With the -v parameter it is called the function ttsStrings() to execute recursively the bash script. As mentioned before, the strings are defined in an array, in the same order of the IDs in the MessageStrings.h header file.

/**
\brief Convert the program application strings to voice messages
*/
void ttsStrings(void) {
   
    //! The strings array with the messages
    const char * MESSAGES[TTS_MAX_MESSAGES] = {
        "System restarted to the power-on conditions. ",
        "Power-off: press the OK button for complete shutdown, any other button to ignore. ",
        "Power-off confirmed. Shutdown-sequence started. ",
        "Voice messages are now active. ",
        "Muted. ",
        "Microphonic Stethoscope is now disabled. ",
        "Microphonic Stethoscope is already active.",
        "Enabled Microphonic Stethoscope. ",
        "Blood Pressure measurement probe is now disabled. ",
        "Blood Pressure measurement probe is already active.",
        "Enabled Blood Pressure measurement probe. ",
        "Heart Beat measurement probe is now disabled. ",
        "Heart Beat measurement probe is already active.",
        "Enabled Heart Beat measurement probe. ",
        "Body Temperature measurement probe is now disabled. ",
        "Body Temperature measurement probe is already active.",
        "Enabled Body Temperature measurement probe. ",
        "E.C.G. probe is now disabled. ",
        "E.C.G. probe is already active.",
        "Enabled E.C.G. probe. ",
        "Look at the Control Panel display for system information. ",
        "Started a Control Panel test cycle. ",
        "Control Panel test cycle ended. ",
        "Startup completed. System ready. ",
        "Press OK button to start the probe collecting data. ",
        "Probe stopped.",
        "Continuous mode running.
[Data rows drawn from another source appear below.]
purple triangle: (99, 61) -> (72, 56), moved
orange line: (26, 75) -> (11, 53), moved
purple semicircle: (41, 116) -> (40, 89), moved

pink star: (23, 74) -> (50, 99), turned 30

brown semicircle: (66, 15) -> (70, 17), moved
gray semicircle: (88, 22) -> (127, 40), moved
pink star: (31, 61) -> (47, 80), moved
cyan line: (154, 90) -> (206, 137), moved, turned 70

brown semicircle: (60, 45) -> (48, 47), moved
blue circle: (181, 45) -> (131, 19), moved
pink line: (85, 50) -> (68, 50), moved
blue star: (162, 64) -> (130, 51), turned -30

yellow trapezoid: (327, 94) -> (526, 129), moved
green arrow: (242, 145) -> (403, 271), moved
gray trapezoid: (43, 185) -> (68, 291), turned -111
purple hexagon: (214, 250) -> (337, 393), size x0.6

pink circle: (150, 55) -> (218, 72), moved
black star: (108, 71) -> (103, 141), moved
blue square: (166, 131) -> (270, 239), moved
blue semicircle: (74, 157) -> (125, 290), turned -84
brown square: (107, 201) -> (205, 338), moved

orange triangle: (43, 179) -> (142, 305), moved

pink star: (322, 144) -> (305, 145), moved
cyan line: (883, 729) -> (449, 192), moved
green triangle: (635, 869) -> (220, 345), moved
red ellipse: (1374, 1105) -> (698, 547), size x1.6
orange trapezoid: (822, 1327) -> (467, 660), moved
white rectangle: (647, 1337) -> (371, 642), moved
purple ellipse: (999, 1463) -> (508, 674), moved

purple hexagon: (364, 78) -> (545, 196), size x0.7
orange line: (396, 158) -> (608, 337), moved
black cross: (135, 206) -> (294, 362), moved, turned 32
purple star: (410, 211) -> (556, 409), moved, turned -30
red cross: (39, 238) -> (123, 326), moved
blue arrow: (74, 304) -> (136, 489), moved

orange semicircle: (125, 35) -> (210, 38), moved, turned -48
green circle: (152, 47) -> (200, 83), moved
Press OK to stop collecting data."
    };

    printf(TTS_START_PROCESS);

    // Generate the TTS wav files
    for(int j = 0; j < TTS_MAX_MESSAGES; j++) {

        char fileName[64];
        char fileTemp[64];
        char programName[32];
        char programPath[64];
        char messageText[1024];

        sprintf(fileName, "%s%d.%s", TTS_FOLDER, j + 1, TTS_FORMAT);
        sprintf(fileTemp, "%d.tmp", j + 1);
        sprintf(programName, "%s", TTS_SHELL_COMMAND);
        sprintf(programPath, "%s", TTS_SHELL_PATH);
        sprintf(messageText, "%s", MESSAGES[j]);

        char* arg_list[] = {
            programName,     // argv[0], the name of the program.
            messageText,
            fileName,
            fileTemp,
            NULL
          };
       
        // Spawn a child process running the command. 
        // Ignore the returned child process id.
        spawn (programPath, arg_list);
    }
}

There are different methods to execute a shell command from a C++ program using the exec command; the issue is that using a call to exec from the C++ program the second process (launched by exec) runs together with the calling process (our program) and - especially in case like this where there is a loop of many sequential calls - concurrency problems and arise. What we need is to be sure that when we launch the external program with exec our calling program wait until the child process has been completed. To do so, the parameters call is prepared as shown in the scriptlet above but the secondary process is launched spawning our primary process. So what happens is that the primary process launch the child processes in the correct way, then return back and proceed launching the next process and so on. As in this case we don't need to check a return value all the conversion processes can be executed in parallel. The following image explain what is shown on the terminal when the conversion process is started.

Playing audio files

In a similar way when the controller is not in mute mode, when a button is processes the corresponding audio file is played as shown in the example below from the function parseIR()

case CMD_RED:
            if(infraredID != controllerStatus.lastKey) {
                if(!controllerStatus.isMuted) {
                    playRemoteMessage(TTS_TESTING);
                }
                cmdString = cProc.buildCommandDisplayTemplate(TID_TEST);
                controllerStatus.serialState = SERIAL_READY_TO_SEND;
                setPowerOffStatus(POWEROFF_NONE);
                // Check the serial status
                manageSerial();
            }
            break;

Below there is the playRemoteMessage() function that uses the spawning method as well.

/**
\brief Play a voice message on the remote RPIslave3 with the
Cirrus Logic Audio Card.

\note To the Linux side the two computers should be set to share the
private / public ssh key to avoid passing user and password during the
ssh remote command launch

\param messageID The message ID to play remotely
*/
void playRemoteMessage(int messageID) {
   
        char sshCall[64];
        char sshServer[64];
        char programName[32];
        char programPath[64];

        sprintf(programName, "%s", SSH_COMMAND);
        sprintf(programPath, "%s", SSH_PATH);
        sprintf(sshCall, "%d", messageID + 1);

        char* arg_list[] = {
            programName,
            sshCall,
            NULL
          };
       
        // Spawn a child process running the command. 
        // Ignore the returned child process id.
        spawn (programPath, arg_list);
}

Also in this case there is a call to the SSH_COMMAND that is a bash script as shown below.

#!/bin/bash
# Play a message remotely
ssh 192.168.5.4 "/home/pi/play_message.sh $1"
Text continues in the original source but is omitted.